Sommes-nous, oui, condamnés à reproduire l’histoire de nos parents ? Cette interrogation demeure désespérément la nôtre. Elle ne nous lâche pas. Le spectateur se retrouve, chaque soir, en lien profond avec les autres ; parce que ces mémoires à moult voix, langues, géographies et générations ne manquent pas d’en rappeler les enracinements complexes, nous attrapent et nous jettent sur la carte dessinée par son auteur : en nous rendant partie intégrante de la constellation. Écoutons ici le poète roumain Benjamin Fondane : « L’écrivain s’adresse non au social mais à l’individu, et l’individu, non de passion de surface à passion de surface, mais de région profonde à région profonde. » Nous y voilà, en région profonde, et collectivement. Dans la délicatesse des « blessures sacrées » d’un autre poète, Aimé Césaire. Nous nous tenons dans un tableau commun, parents de la vieille Europe impériale, parents de la Palestine mise à sac, descendants de colonisés, de colons, d’ici et d’ailleurs — bourreaux, victimes, fils ou filles… À tout instant : interchangeables, broyés par les mécanismes de la grande Histoire et les caprices des États comme des religions. Cet empilement d’émotions collectives pourrait se montrer par trop épais, mais il n’en est rien : on en rit aussi, dans Tous des oiseaux. Ironie maitrisée des jeux de l’Israélienne Léora Rivlin (Léah, la grand-mère) et de Judith Rosmair (Norah, la mère de Eitan), comédienne à la Schaubühne de Berlin, qui rendent leur souffle aux spectateurs en poussant l’assemblée à rire, même, et surtout, du pire.

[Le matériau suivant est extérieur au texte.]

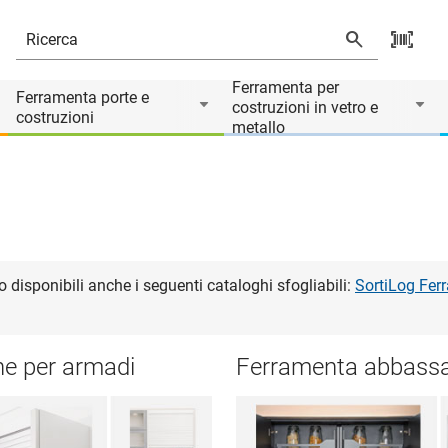
Ferramenta per
Ferramenta porte e
costruzioni in vetro e
costruzioni
metallo
isponibili anche i seguenti cataloghi sfogliabili:
SortiLog Fer
ne per armadi
Ferramenta abbassa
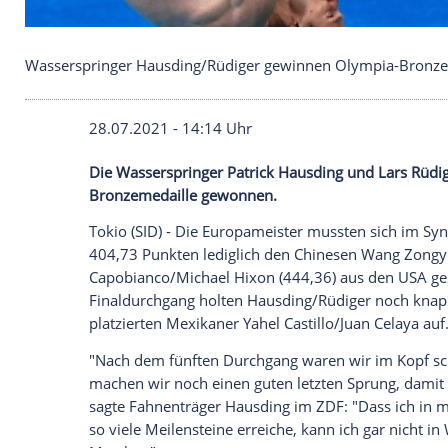
Wasserspringer Hausding/Rüdiger gewinnen Olym
28.07.2021 - 14:14 Uhr
Die Wasserspringer
Patrick Hausding
un
Bronzemedaille gewonnen.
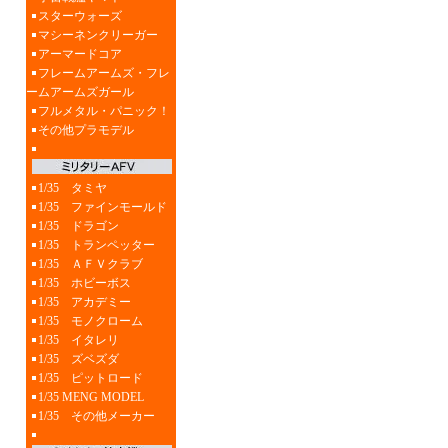
スターウォーズ
マシーネンクリーガー
アーマードコア
フレームアームズ・フレ
ームアームズガール
フルメタル・パニック！
その他プラモデル
1/35 タミヤ
1/35 ファインモールド
1/35 ドラゴン
1/35 トランペッター
1/35 ＡＦＶクラブ
1/35 ホビーボス
1/35 アカデミー
1/35 モノクローム
1/35 イタレリ
1/35 ズベズダ
1/35 ピットロード
1/35 MENG MODEL
1/35 その他メーカー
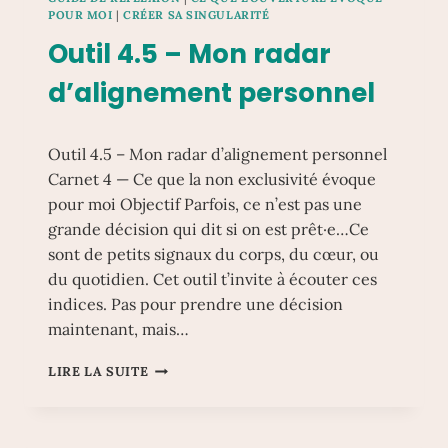
–
POUR MOI
|
CRÉER SA SINGULARITÉ
CE
Outil 4.5 – Mon radar
QUI
EST
d’alignement personnel
NON
NÉGOCIABLE
Outil 4.5 – Mon radar d’alignement personnel
Carnet 4 — Ce que la non exclusivité évoque
pour moi Objectif Parfois, ce n’est pas une
grande décision qui dit si on est prêt·e…Ce
sont de petits signaux du corps, du cœur, ou
du quotidien. Cet outil t’invite à écouter ces
indices. Pas pour prendre une décision
maintenant, mais…
OUTIL
LIRE LA SUITE
4.5
–
MON
RADAR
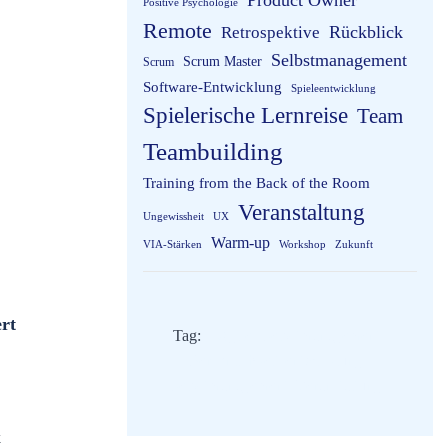
Product Owner
Positive Psychologie
Remote
Rückblick
Retrospektive
Selbstmanagement
Scrum Master
Scrum
Software-Entwicklung
Spieleentwicklung
Spielerische Lernreise
Team
Teambuilding
Training from the Back of the Room
Veranstaltung
Ungewissheit
UX
Warm-up
VIA-Stärken
Workshop
Zukunft
rt
Tag:
Agiles Selbstmanagement
Persönlichkeitsentwicklung
Selbstmanagement
Veranstaltung
k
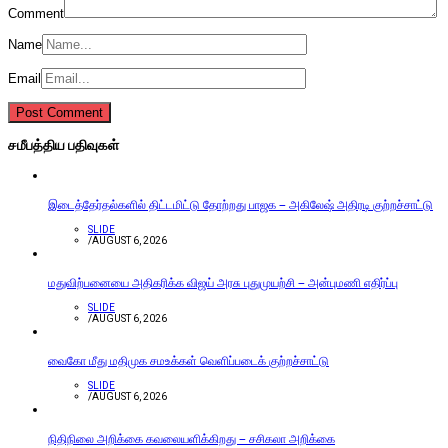
Comment
Name
Email
சமீபத்திய பதிவுகள்
இடைத்தேர்தல்களில் திட்டமிட்டு தோற்றது பாஜக – அகிலேஷ் அதிரடி குற்றச்சாட்டு
SLIDE
/
AUGUST 6, 2026
மதுவிற்பனையை அதிகரிக்க விஜய் அரசு புதுமுயற்சி – அன்புமணி எதிர்ப்பு
SLIDE
/
AUGUST 6, 2026
வைகோ மீது மதிமுக சமஉக்கள் வெளிப்படைக் குற்றச்சாட்டு
SLIDE
/
AUGUST 6, 2026
நிதிநிலை அறிக்கை கவலையளிக்கிறது – சசிகலா அறிக்கை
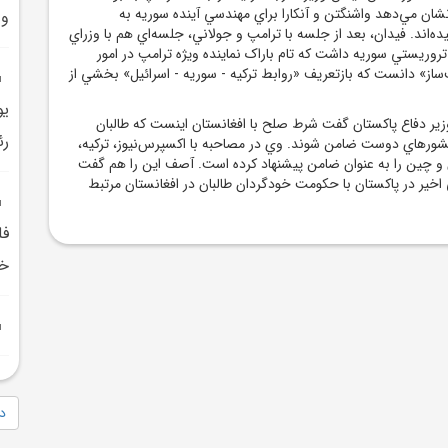
شان مي‌دهد واشنگتن و آنکارا براي مهندسي آينده سوريه به
و 
ده‌اند. فيدان، بعد از جلسه با ترامپ و جولاني، جلسه‌اي هم با وزراي
روريستي سوريه داشت که تام باراک نماينده ويژه ترامپ در امور
ساز» دانست که بازتعريف «روابط ترکيه - سوريه - اسرائيل» بخشي از
يو
ر دفاع پاکستان گفت شرط صلح با افغانستان اينست که طالبان
رئ
شورهاي دوست ضامن شوند. وي در مصاحبه با اکسپرس‌نيوز، ترکيه،
ان و چين را به عنوان ضامن پيشنهاد کرده است. آصف اين را هم گفت
اخير در پاکستان با حکومت خودگردان طالبان در افغانستان مرتبط
فل
خا
دا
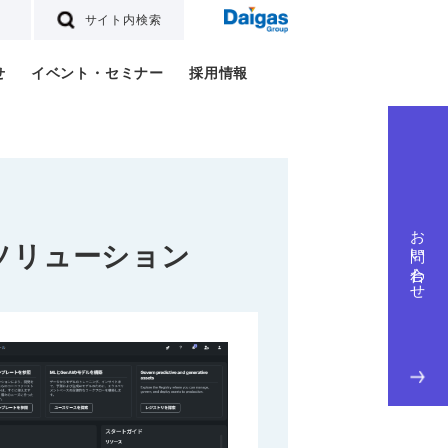
サイト内検索
せ
イベント・セミナー
採用情報
お問い合わせ
るソリューション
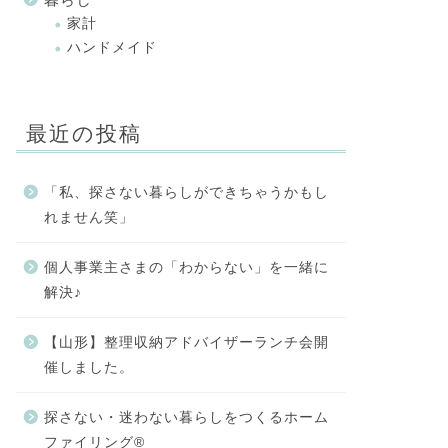
家計
ハンドメイド
最近の投稿
「私、探さない暮らしができちゃうかもし
れません笑」
個人事業主さまの「わからない」を一緒に
解決♪
【山形】整理収納アドバイザーランチ会開
催しました。
探さない・迷わない暮らしをつくるホーム
ファイリング®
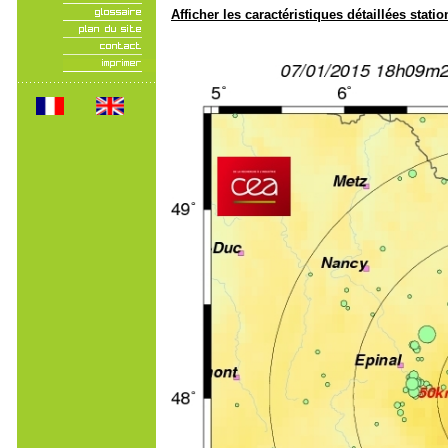
Afficher les caractéristiques détaillées statio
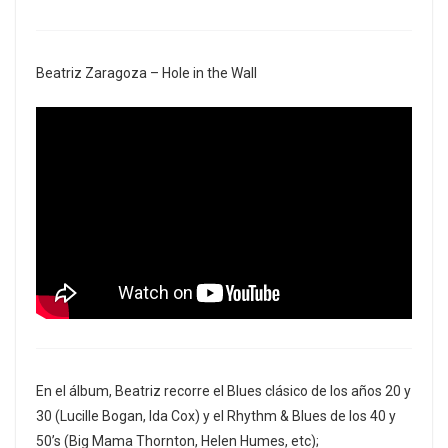
Beatriz Zaragoza – Hole in the Wall
En el álbum, Beatriz recorre el Blues clásico de los años 20 y
30 (Lucille Bogan, Ida Cox) y el Rhythm & Blues de los 40 y
50’s (Big Mama Thornton, Helen Humes, etc);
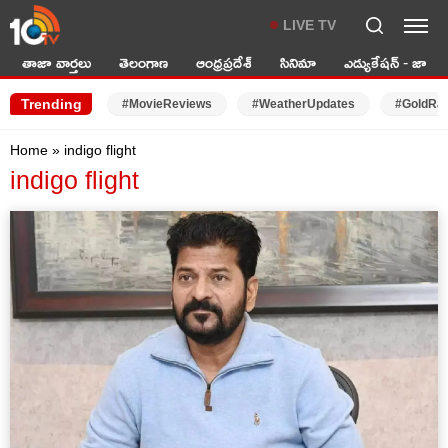
LIVE TV
తాజా వార్తలు
తెలంగాణ
ఆంధ్రప్రదేశ్
సినిమా
ఎడ్యుకేషన్ - జాబ్స్
Trending
#MovieReviews
#WeatherUpdates
#GoldRa
Home
»
indigo flight
indigo flight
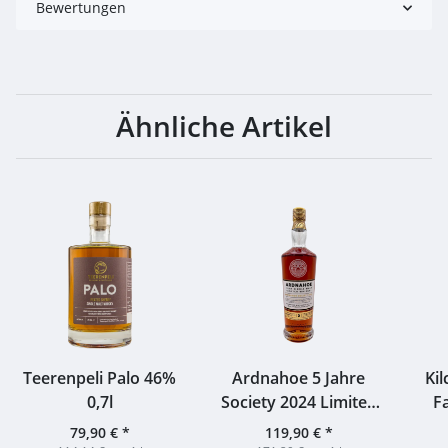
Bewertungen
Ähnliche Artikel
Teerenpeli Palo 46%
Ardnahoe 5 Jahre
Ki
0,7l
Society 2024 Limited
F
Edition Release 59,1%
79,90 €
*
119,90 €
*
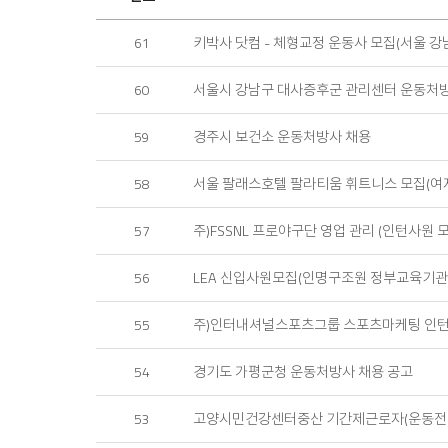
업
정
키박사 닷컴 - 체형교정 운동사 모집(서울 강
61
보
목
록
서울시 강남구 대사증후군 관리센터 운동처
60
경주시 보건소 운동처방사 채용
59
서울 팔래스호텔 팔라티움 휘트니스 모집(여자
58
주)FSSNL 프로야구단 영업 관리 (인턴사원 모
57
LEA 신입사원모집(인명구조원 정부교육기관:
56
주)인터내셔널스포츠그룹 스포츠마케팅 인턴
55
경기도 가평군청 운동처방사 채용 공고
54
고양시민건강센터중산 기간제근로자(운동전문
53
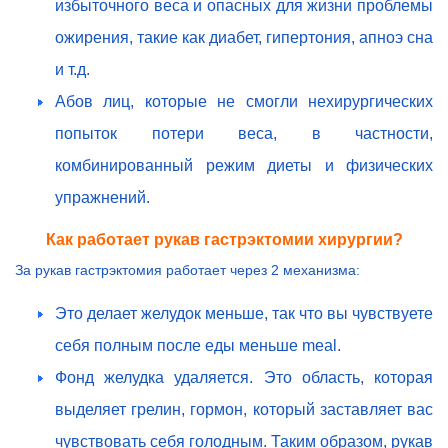
избыточного веса и опасных для жизни проблемы
ожирения, такие как диабет, гипертония, апноэ сна
и т.д.
Абов лиц, которые не смогли нехирургических
попыток потери веса, в частности,
комбинированный режим диеты и физических
упражнений.
Как работает рукав гастрэктомии хирургии?
За рукав гастрэктомия работает через 2 механизма:
Это делает желудок меньше, так что вы чувствуете
себя полным после еды меньше meal.
Фонд желудка удаляется. Это область, которая
выделяет грелин, гормон, который заставляет вас
чувствовать себя голодным. Таким образом, рукав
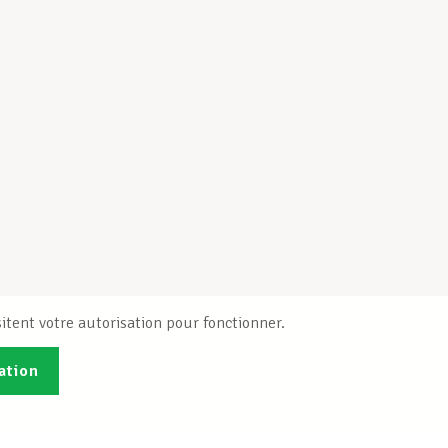
itent votre autorisation pour fonctionner.
ation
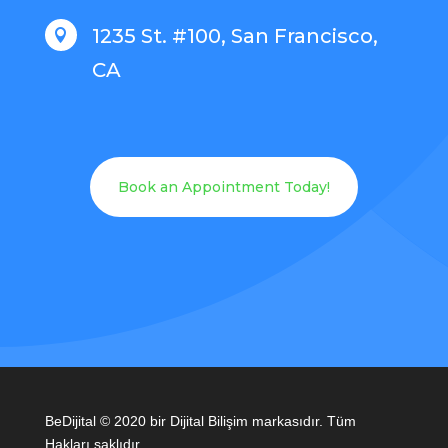
1235 St. #100, San Francisco,

CA
Book an Appointment Today!
BeDijital © 2020 bir Dijital Bilişim markasıdır. Tüm
Hakları saklıdır.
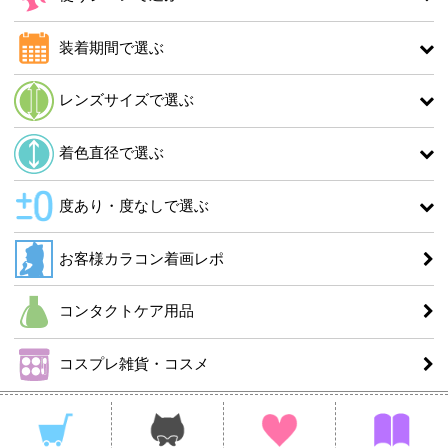
装着期間で選ぶ
レンズサイズで選ぶ
着色直径で選ぶ
度あり・度なしで選ぶ
お客様カラコン着画レポ
コンタクトケア用品
コスプレ雑貨・コスメ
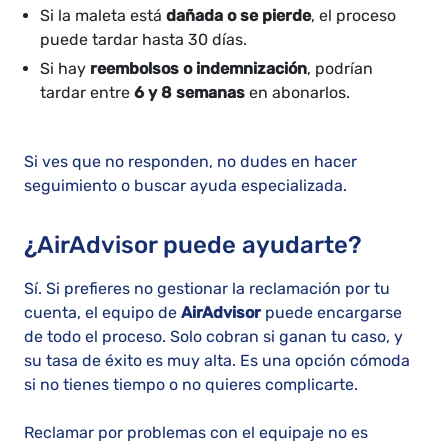
Si la maleta está
dañada o se pierde
, el proceso
puede tardar hasta 30 días.
Si hay
reembolsos o indemnización
, podrían
tardar entre
6 y 8 semanas
en abonarlos.
Si ves que no responden, no dudes en hacer
seguimiento o buscar ayuda especializada.
¿AirAdvisor puede ayudarte?
Sí. Si prefieres no gestionar la reclamación por tu
cuenta, el equipo de
AirAdvisor
puede encargarse
de todo el proceso. Solo cobran si ganan tu caso, y
su tasa de éxito es muy alta. Es una opción cómoda
si no tienes tiempo o no quieres complicarte.
Reclamar por problemas con el equipaje no es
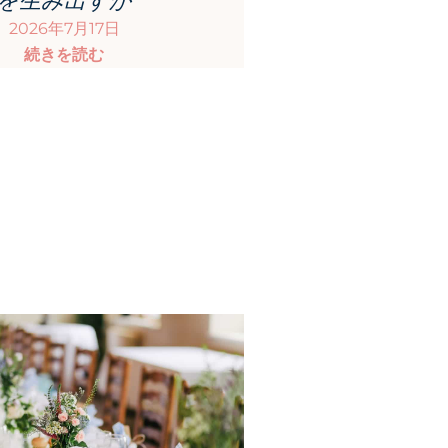
2026年7月17日
続きを読む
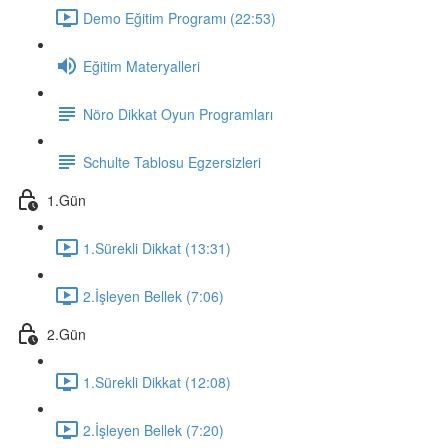
Demo Eğitim Programı (22:53)
Eğitim Materyalleri
Nöro Dikkat Oyun Programları
Schulte Tablosu Egzersizleri
1.Gün
1.Sürekli Dikkat (13:31)
2.İşleyen Bellek (7:06)
2.Gün
1.Sürekli Dikkat (12:08)
2.İşleyen Bellek (7:20)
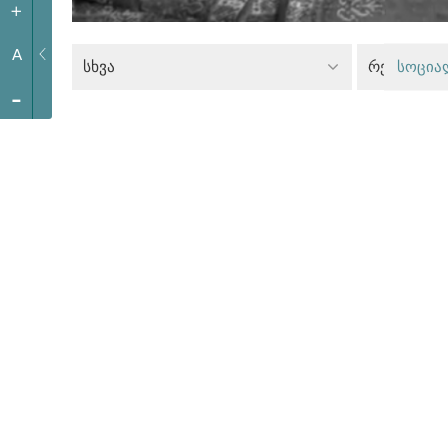
+
A
სხვა
რელიგიის
სოცია
-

À l’instar de ses grands-parents avant lui, Eitan porte dans son amour pour Wahida cette possibilité de bâtir autre chose, de rendre féconds ces parcours d’exilés. « Cette pièce est comme un médicament. Je dis médicament
comme les enfants, mais l’image est forte. Toi et moi, on porte les maladies de nos parents, de nos grands-parents. Qu’ils soient noirs, qu’ils soient blancs, qu’ils soient juifs, qu’ils soient arabes. Le mur qu’il y a sur scène, c’est le mur de Berlin, c’est celui entre la Palestine et Israël, c’est le mur entre le Mexique et Trump le fou… ce sont les frontières », commentera Jalal Altawil. Il sera temps, alors, de retrouver la parabole d’Hassan al-Wazzān, survolant la scène de son regard bleu et noir. « C’est un mélange entre une tragédie grecque, une pièce de Tennessee Williams et Rûmî. De la poésie. Il y a ce travail des langues, mais ce travail sur les langues qui te laisse ensuite penseur. Il y a des instants du spectacle tellement fragiles : c’est comme deux instruments qui jouent un air extrêmement délicat », précisera Raphaël Weinstock. Ce comédien nomade (il a sillonné l’Europe durant vingt ans) est également musicien. « Il y a des moments que j’ai beau écouter tous les soirs, à l’intérieur des scènes, c’est comme un concert différent à chaque fois, que tu regardes avec le souffle de l’audience, un pas de côté. Une live session. C’est rare cette intensité-là, aujourd’hui. » Il y a, dans ce bouleversement, quelque chose à conserver. Nos cages thoraciques s’ouvrent et se font caisses de résonance d’un écho, d’une solidarité qui tend à nous sortir du cercueil des origines. Ne restent que des motifs applicables à chaque famille, individu, à chaque exilé : propriétés de tous.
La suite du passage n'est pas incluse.